Stored entries
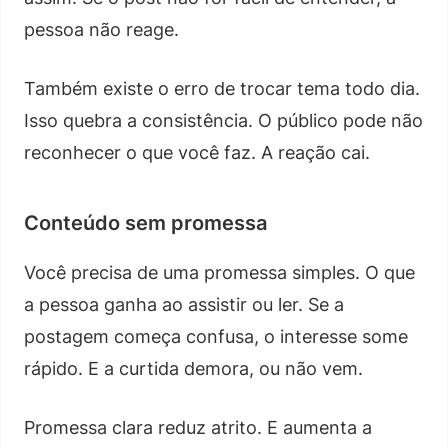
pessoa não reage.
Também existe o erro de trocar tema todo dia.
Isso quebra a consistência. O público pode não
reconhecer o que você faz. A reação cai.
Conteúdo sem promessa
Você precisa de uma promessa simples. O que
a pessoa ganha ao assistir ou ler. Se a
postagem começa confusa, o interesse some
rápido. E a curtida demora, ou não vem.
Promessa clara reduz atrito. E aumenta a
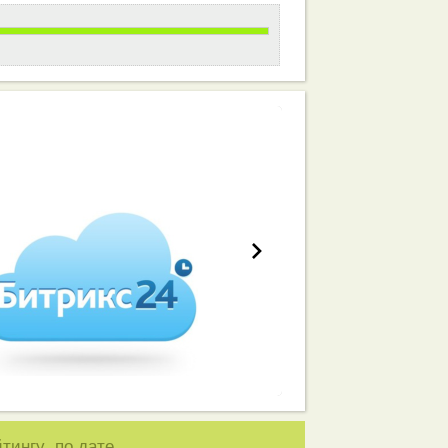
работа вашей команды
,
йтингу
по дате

==

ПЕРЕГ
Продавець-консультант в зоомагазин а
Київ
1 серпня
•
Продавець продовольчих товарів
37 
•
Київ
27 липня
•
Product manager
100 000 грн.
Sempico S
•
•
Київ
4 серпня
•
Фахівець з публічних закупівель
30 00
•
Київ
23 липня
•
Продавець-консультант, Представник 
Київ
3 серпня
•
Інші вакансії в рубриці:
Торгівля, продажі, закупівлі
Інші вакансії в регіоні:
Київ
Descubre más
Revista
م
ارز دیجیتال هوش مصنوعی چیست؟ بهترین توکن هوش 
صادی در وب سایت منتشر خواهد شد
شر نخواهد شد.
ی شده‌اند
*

→ Your goal:
Every line that contains the string "вакансії" should be copied from the records.

→ Task response:
Інші вакансії в рубриці:
Інші вакансії в регіоні:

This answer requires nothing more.